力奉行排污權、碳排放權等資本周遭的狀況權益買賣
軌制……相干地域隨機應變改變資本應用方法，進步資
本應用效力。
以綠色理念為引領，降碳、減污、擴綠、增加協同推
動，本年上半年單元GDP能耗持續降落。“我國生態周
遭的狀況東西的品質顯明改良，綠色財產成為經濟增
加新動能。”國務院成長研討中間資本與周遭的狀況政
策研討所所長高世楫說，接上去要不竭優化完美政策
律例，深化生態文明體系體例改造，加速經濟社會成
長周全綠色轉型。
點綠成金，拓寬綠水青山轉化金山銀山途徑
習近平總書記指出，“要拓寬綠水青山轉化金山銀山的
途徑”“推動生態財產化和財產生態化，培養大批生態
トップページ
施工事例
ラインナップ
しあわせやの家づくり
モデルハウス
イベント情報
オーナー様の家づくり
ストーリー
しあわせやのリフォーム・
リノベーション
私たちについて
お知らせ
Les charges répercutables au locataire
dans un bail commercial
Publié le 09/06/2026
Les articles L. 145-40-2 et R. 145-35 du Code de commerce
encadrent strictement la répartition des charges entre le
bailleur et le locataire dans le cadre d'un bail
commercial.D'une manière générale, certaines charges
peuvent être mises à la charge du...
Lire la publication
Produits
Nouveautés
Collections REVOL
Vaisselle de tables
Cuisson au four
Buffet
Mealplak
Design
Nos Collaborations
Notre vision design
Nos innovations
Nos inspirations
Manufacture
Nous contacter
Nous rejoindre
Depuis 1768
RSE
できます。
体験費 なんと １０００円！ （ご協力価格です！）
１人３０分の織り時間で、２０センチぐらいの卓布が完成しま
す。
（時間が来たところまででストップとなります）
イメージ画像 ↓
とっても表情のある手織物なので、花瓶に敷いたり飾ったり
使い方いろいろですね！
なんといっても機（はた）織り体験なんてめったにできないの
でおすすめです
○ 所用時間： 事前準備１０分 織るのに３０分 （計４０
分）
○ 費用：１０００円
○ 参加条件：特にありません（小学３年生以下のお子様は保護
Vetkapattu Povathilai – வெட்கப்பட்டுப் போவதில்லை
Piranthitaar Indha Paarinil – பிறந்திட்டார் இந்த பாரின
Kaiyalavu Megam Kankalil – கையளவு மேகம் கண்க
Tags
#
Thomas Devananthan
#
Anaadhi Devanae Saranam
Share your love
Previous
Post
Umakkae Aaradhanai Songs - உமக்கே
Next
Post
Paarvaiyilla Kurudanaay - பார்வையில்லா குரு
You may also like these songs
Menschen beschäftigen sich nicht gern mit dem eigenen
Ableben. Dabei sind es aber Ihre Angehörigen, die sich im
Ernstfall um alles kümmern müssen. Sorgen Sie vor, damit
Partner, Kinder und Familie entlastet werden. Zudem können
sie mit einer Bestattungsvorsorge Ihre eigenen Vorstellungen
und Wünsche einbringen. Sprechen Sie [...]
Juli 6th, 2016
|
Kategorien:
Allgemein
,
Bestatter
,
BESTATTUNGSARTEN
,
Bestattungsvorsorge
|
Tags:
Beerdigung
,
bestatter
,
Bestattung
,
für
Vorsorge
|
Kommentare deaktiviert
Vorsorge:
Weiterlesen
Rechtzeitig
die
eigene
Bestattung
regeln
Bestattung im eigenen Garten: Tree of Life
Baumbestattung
++++++++++
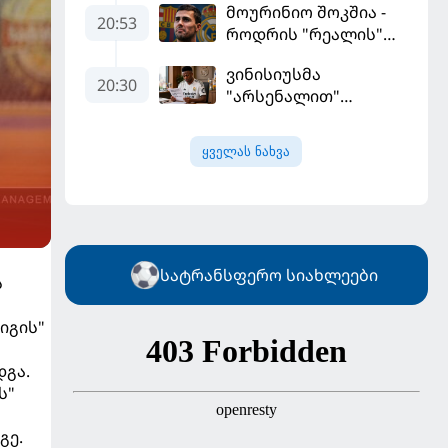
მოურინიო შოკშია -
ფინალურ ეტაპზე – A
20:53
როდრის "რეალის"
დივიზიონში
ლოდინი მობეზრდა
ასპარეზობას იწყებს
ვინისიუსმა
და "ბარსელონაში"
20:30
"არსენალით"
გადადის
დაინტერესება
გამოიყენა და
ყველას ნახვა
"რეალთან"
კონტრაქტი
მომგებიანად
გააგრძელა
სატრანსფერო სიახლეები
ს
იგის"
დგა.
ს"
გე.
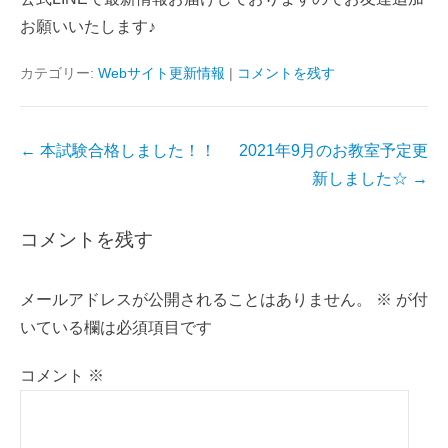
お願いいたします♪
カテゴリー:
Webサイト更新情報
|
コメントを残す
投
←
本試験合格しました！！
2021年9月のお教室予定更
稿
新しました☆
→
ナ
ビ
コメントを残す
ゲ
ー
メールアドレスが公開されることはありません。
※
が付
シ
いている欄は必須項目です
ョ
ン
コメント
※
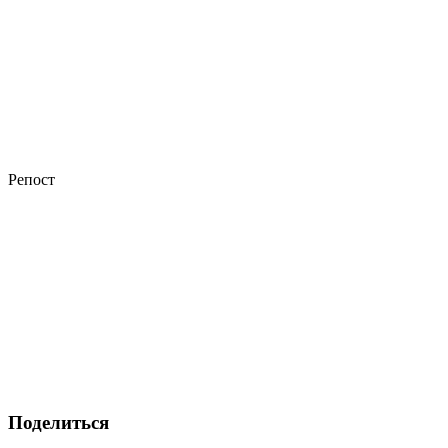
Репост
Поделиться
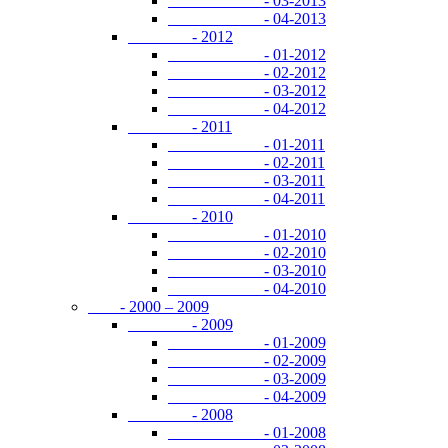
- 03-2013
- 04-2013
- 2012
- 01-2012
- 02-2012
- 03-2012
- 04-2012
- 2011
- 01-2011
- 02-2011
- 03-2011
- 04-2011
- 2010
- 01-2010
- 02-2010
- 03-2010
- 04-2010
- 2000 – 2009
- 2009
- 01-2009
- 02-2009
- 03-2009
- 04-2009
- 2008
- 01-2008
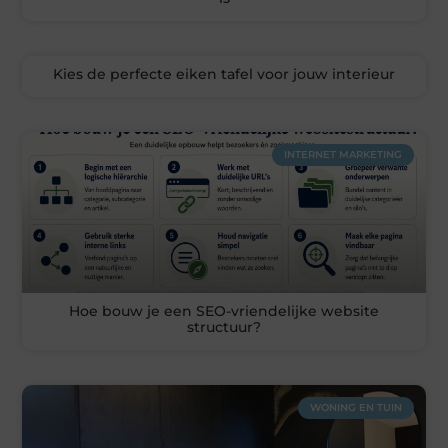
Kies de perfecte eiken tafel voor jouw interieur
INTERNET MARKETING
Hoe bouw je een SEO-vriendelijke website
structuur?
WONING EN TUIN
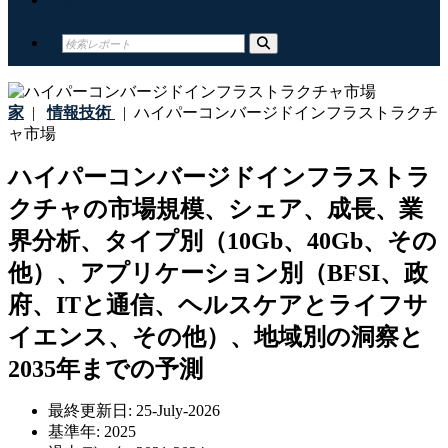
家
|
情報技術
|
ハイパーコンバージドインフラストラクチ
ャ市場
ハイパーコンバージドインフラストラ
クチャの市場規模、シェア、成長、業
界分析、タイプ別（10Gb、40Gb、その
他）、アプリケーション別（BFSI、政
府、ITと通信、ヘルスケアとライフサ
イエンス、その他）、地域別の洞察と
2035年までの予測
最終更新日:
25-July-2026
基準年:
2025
++++++++++
Make a tally of the lines in this data that include the string "eigenen", and answer with that tally alone.

### Solution to the exercise
3